Why most LLM apps regress silently
Traditional software has a relatively simple compact between developer and runtime: code does what it says. Language models break that compact. The same prompt can return different output across calls, across model versions, and across the boundary of "we changed the system prompt slightly on Tuesday."
If you don't have a habit of catching this drift, you'll ship regressions for months without knowing.
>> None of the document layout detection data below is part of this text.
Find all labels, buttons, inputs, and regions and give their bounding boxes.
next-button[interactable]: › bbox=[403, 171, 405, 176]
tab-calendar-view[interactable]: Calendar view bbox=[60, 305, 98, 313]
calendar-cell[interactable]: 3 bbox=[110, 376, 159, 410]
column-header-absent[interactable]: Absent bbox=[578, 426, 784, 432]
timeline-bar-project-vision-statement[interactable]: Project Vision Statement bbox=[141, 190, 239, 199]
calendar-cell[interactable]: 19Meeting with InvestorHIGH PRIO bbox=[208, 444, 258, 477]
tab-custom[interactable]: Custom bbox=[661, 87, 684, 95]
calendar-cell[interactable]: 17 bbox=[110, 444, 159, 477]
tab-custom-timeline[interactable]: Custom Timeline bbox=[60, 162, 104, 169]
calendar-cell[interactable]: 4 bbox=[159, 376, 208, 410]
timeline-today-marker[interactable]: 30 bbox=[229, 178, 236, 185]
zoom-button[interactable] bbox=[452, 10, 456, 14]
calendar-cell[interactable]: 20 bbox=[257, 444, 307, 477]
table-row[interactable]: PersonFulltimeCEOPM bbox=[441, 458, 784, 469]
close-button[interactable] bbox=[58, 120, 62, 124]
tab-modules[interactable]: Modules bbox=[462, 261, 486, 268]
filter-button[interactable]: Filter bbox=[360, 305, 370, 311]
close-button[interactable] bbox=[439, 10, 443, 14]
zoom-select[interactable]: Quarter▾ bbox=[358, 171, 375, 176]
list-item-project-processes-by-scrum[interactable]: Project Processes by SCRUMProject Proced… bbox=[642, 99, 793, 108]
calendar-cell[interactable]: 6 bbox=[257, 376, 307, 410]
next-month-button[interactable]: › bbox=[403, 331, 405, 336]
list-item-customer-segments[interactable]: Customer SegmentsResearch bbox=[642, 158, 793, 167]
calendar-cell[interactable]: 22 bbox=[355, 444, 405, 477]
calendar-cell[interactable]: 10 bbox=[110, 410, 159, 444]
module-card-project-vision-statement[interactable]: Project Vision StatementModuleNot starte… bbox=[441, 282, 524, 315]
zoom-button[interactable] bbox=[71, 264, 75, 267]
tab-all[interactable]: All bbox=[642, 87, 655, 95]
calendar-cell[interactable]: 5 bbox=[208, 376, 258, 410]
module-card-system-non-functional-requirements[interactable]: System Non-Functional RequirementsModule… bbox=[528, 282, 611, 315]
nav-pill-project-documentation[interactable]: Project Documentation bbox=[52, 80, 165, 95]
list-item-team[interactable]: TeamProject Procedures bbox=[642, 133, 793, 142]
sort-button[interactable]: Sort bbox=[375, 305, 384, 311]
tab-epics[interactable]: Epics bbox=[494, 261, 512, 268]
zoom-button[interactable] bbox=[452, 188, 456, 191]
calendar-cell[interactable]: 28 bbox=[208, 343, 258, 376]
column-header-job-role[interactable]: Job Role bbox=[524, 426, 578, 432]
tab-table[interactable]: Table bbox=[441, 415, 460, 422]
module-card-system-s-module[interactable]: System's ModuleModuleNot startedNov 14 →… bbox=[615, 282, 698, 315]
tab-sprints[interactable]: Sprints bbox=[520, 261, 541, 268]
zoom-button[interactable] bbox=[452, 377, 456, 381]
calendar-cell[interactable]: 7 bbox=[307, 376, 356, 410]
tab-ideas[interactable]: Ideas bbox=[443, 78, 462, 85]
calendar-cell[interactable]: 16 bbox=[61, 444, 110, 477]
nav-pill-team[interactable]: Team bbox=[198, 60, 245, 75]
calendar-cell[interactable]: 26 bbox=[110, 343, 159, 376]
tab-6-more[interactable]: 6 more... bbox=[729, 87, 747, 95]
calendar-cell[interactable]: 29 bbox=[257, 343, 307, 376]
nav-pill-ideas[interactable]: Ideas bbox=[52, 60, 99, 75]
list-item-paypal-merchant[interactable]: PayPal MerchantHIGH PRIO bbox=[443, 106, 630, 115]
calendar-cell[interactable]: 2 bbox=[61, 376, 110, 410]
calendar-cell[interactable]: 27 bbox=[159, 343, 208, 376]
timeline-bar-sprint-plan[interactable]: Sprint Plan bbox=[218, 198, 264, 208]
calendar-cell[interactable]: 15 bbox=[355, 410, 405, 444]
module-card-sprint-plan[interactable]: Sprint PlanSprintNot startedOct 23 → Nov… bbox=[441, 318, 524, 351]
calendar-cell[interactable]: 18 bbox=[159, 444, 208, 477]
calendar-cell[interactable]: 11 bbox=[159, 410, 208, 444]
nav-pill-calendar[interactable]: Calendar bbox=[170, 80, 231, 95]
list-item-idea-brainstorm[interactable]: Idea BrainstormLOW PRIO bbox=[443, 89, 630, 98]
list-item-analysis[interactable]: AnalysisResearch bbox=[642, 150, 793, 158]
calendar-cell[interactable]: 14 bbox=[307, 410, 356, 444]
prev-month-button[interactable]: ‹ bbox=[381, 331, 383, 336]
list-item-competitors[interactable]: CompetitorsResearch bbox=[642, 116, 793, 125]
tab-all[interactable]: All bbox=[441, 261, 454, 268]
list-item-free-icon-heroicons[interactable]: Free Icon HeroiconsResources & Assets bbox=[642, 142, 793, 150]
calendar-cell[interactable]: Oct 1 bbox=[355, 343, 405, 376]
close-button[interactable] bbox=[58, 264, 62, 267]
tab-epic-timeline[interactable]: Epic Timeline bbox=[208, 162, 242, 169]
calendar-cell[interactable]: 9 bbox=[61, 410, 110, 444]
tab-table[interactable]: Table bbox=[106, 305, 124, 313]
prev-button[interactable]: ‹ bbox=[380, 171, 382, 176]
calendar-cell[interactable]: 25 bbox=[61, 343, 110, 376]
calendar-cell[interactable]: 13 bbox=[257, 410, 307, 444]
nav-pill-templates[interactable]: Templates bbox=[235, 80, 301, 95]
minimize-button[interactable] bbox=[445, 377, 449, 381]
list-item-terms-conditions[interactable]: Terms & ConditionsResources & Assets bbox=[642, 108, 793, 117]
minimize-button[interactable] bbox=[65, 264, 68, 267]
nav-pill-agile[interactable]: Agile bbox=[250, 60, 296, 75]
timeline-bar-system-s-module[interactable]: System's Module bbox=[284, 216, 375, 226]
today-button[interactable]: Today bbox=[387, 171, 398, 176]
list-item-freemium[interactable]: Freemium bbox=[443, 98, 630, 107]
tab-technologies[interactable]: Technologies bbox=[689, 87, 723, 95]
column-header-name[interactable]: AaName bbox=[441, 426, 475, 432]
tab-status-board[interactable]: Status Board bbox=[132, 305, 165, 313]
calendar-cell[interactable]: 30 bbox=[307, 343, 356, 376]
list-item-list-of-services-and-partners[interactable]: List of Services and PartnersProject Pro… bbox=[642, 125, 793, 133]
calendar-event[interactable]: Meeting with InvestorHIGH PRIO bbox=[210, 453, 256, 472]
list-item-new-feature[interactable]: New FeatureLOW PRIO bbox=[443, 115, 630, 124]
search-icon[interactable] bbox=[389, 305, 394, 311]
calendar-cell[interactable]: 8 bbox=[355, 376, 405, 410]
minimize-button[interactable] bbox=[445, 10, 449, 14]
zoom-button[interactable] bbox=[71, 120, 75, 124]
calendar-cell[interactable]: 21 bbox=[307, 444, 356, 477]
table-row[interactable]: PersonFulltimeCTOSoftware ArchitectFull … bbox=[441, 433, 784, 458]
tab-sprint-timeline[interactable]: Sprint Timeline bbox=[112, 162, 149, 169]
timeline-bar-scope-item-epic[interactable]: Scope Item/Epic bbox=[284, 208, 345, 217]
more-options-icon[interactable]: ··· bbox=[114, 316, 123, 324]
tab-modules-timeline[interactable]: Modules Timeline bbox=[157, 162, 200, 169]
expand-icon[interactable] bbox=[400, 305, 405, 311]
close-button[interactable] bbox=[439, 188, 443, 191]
Three habits we make non-negotiable
1. Evals before features
Before any prompt or model change, we add to a small but growing eval set. The set is in the repo. CI runs it. PRs that lower the pass rate get a red comment. The eval set captures user-visible behavior, not abstract metrics.
2. Trace every call
Every model call is traced with the inputs, outputs, model id, prompt id, latency, and tokens. We use OpenTelemetry semantic conventions so tracing fits into our existing observability stack instead of being a separate AI dashboard.
3. Have a real fallback
If the model is down, slow, or the response fails validation, the user gets a graceful fallback — never a spinner that times out. For most apps the fallback is "show the input, let them retry, and surface a clear error." For high-stakes apps it's a deterministic path that produces a worse-but-correct answer.
The takeaway
Treat LLMs like external services. They're reliable enough to build on, and unreliable enough to need every monitoring habit you'd give a flaky third-party API.